Elizabeth Taylor: a última rainha de Hollywood

Temperamental, carismática e rebelde, a atriz estreou em plena idade de ouro do cinema norte-americano

EFE |

Elizabeth "Liz" Taylor, um mito da história de Hollywood, morreu nesta quarta-feira, aos 79 anos, em Los Angeles, após um vida intensa entregue ao cinema, às paixões e às joias, e marcada por uma péssima saúde.

Ganhadora de dois Oscar por seu papel em "Disque Butterfield 8" (1960) e "Quem Tem Medo de Virginia Woolf?" (1966), assim como de uma estatueta em reconhecimento por seus trabalhos humanitários (1993), Elizabeth protagonizou mais de 50 filmes, alguns tão conhecidos como "Quatro Destinos" (1949), "Gata em Teto de Zinco Quente" (1958) e "Cleópatra" (1963).

Temperamental, carismática e rebelde, a atriz que estreou em plena idade de ouro de Hollywood se casou em oito ocasiões, duas delas com o ator Richard Burton - seu grande amor junto ao terceiro marido, o produtor Michael Todd -, e teve quatro filhos.

Elizabeth Rosemond Taylor nasceu em 27 de fevereiro de 1932, em Hampstead (bairro de Londres).

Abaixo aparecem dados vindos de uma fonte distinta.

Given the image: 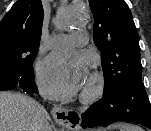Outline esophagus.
<instances>
[{
    "label": "esophagus",
    "instance_id": "34e87169",
    "mask_svg": "<svg viewBox=\"0 0 151 131\" xmlns=\"http://www.w3.org/2000/svg\"><path fill=\"white\" fill-rule=\"evenodd\" d=\"M54 119L71 130H77L81 123V116L77 111L67 110L56 106L51 111Z\"/></svg>",
    "mask_w": 151,
    "mask_h": 131
}]
</instances>
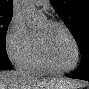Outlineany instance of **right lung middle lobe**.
<instances>
[{"mask_svg": "<svg viewBox=\"0 0 89 89\" xmlns=\"http://www.w3.org/2000/svg\"><path fill=\"white\" fill-rule=\"evenodd\" d=\"M11 18L12 10L0 8V53L5 50V36Z\"/></svg>", "mask_w": 89, "mask_h": 89, "instance_id": "dd1d6c3e", "label": "right lung middle lobe"}]
</instances>
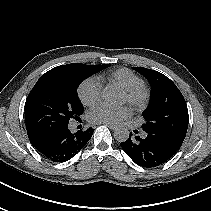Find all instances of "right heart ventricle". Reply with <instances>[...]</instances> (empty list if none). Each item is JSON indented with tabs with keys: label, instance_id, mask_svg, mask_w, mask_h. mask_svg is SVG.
<instances>
[{
	"label": "right heart ventricle",
	"instance_id": "right-heart-ventricle-1",
	"mask_svg": "<svg viewBox=\"0 0 211 211\" xmlns=\"http://www.w3.org/2000/svg\"><path fill=\"white\" fill-rule=\"evenodd\" d=\"M100 82L109 81L119 85L123 90L135 86L143 85V80L134 72L127 68L116 69L107 75L99 76Z\"/></svg>",
	"mask_w": 211,
	"mask_h": 211
}]
</instances>
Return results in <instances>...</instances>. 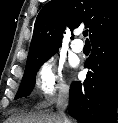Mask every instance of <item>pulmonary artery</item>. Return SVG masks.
I'll use <instances>...</instances> for the list:
<instances>
[{"label":"pulmonary artery","mask_w":118,"mask_h":123,"mask_svg":"<svg viewBox=\"0 0 118 123\" xmlns=\"http://www.w3.org/2000/svg\"><path fill=\"white\" fill-rule=\"evenodd\" d=\"M71 48L76 53H81L84 50V43L80 39H75L71 43Z\"/></svg>","instance_id":"obj_1"}]
</instances>
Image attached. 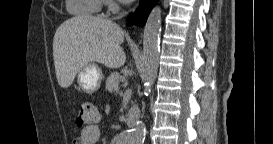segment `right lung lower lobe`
Wrapping results in <instances>:
<instances>
[{"instance_id":"1","label":"right lung lower lobe","mask_w":273,"mask_h":144,"mask_svg":"<svg viewBox=\"0 0 273 144\" xmlns=\"http://www.w3.org/2000/svg\"><path fill=\"white\" fill-rule=\"evenodd\" d=\"M158 0H140V6L134 14H131L128 18L129 25L136 24L143 26L147 20L149 12Z\"/></svg>"}]
</instances>
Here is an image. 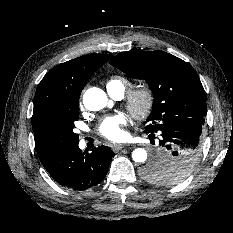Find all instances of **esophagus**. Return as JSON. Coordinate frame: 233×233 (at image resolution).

Quando tinha 7 anos, seus pais, de origem americana, decidiram se instalar na Califórnia (EUA) diante do iminente início da Segunda Guerra Mundial. Sua vocação artística foi herdada da mãe, que foi atriz de teatro, enquanto de seu pai herdou o amor pela arte.

Elizabeth reuniu durante sua vida uma grande coleção de suntuosas joias, entre as quais se destaca um diamante de 33,19 quilates que pertenceu à mulher de um colaborador dos nazistas, e outro que foi da mulher favorita do imperador indiano Shah-Jahan, em cuja memória mandou construir o célebre Taj Mahal.

A atriz deu seus primeiros passos no cinema aos 10 anos, no filme "There's One Born Every Minute" (1942), que foi seguido por "Lassie e a Força do Coração" (1943) e outros dois filmes antes de atingir o estrelato com "A Mocidade é Assim Mesmo" (1944). Depois chegaria "Quatro Destinos" (1949) e, já nos anos 1950, títulos como "Assim Caminha a Humanidade" (1956), no qual contracenou com Rock Hudson e James Dean, "A Árvore da Vida" (1957), com seu amigo Montgomery Clift, e "Gata em Teto de Zinco Quente" (1958), junto com Paul Newman. Pelos dois últimos filmes, Elizabeth Taylor recebeu suas primeiras indicações ao Oscar.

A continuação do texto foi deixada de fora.